> EXERCISE
Your answer should be each line of the entries that contains the word "hands", copied in full.

> Records contained in a dataset

Segment Open

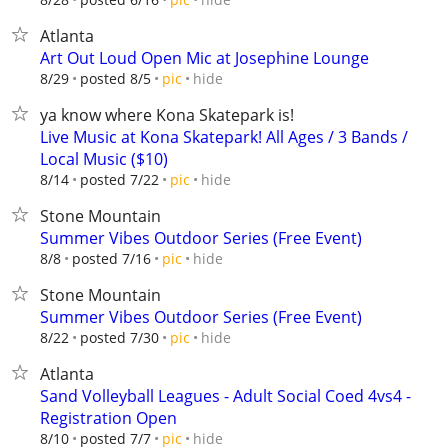
Atlanta
Art Out Loud Open Mic at Josephine Lounge
hide
8/29
posted 8/5
pic
ya know where Kona Skatepark is!
Live Music at Kona Skatepark! All Ages / 3 Bands /
Local Music ($10)
hide
8/14
posted 7/22
pic
Stone Mountain
Summer Vibes Outdoor Series (Free Event)
hide
8/8
posted 7/16
pic
Stone Mountain
Summer Vibes Outdoor Series (Free Event)
hide
8/22
posted 7/30
pic
Atlanta
Sand Volleyball Leagues - Adult Social Coed 4vs4 -
Registration Open
hide
8/10
posted 7/7
pic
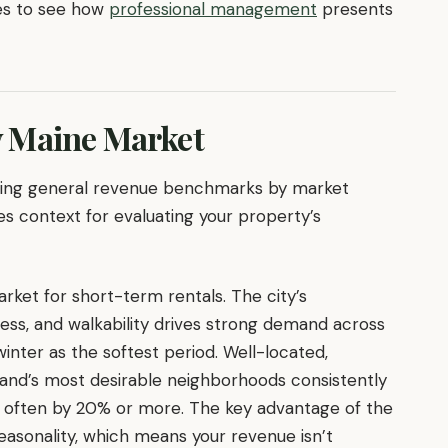
es to see how
professional management
presents
 Maine Market
nding general revenue benchmarks by market
es context for evaluating your property’s
ket for short-term rentals. The city’s
cess, and walkability drives strong demand across
inter as the softest period. Well-located,
land’s most desirable neighborhoods consistently
 often by 20% or more. The key advantage of the
seasonality, which means your revenue isn’t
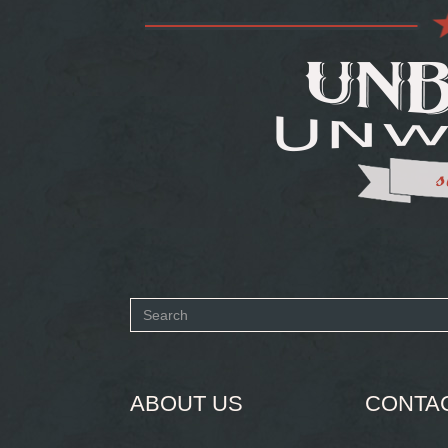
Search
form
SEARCH
ABOUT US
CONTA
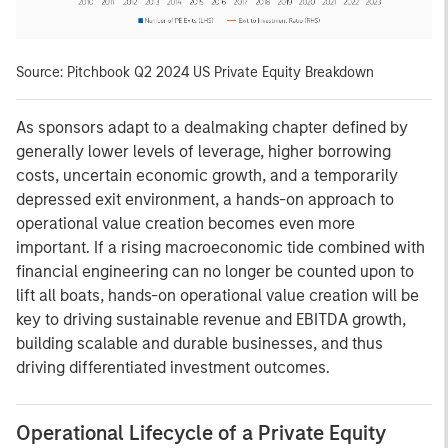
Source: Pitchbook Q2 2024 US Private Equity Breakdown
As sponsors adapt to a dealmaking chapter defined by
generally lower levels of leverage, higher borrowing
costs, uncertain economic growth, and a temporarily
depressed exit environment, a hands-on approach to
operational value creation becomes even more
important. If a rising macroeconomic tide combined with
financial engineering can no longer be counted upon to
lift all boats, hands-on operational value creation will be
key to driving sustainable revenue and EBITDA growth,
building scalable and durable businesses, and thus
driving differentiated investment outcomes.
Operational Lifecycle of a Private Equity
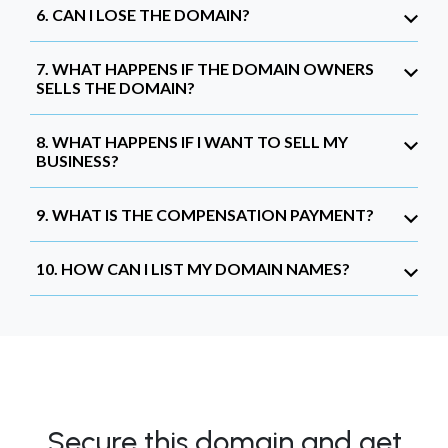
6. CAN I LOSE THE DOMAIN?
7. WHAT HAPPENS IF THE DOMAIN OWNERS
SELLS THE DOMAIN?
8. WHAT HAPPENS IF I WANT TO SELL MY
BUSINESS?
9. WHAT IS THE COMPENSATION PAYMENT?
10. HOW CAN I LIST MY DOMAIN NAMES?
Secure this domain and get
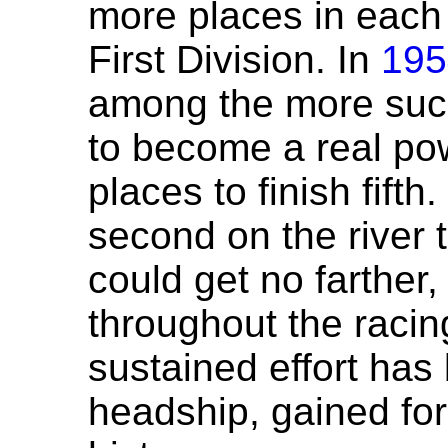
more places in each y
First Division. In
195
among the more succ
to become a real pow
places to finish fifth.
second on the river 
could get no farther
throughout the racing
sustained effort has
headship, gained for t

Segment Closed

> RESULT FOR THIS TASK
depressed exit environment, a hands-on approach to
lift all boats, hands-on operational value creation will be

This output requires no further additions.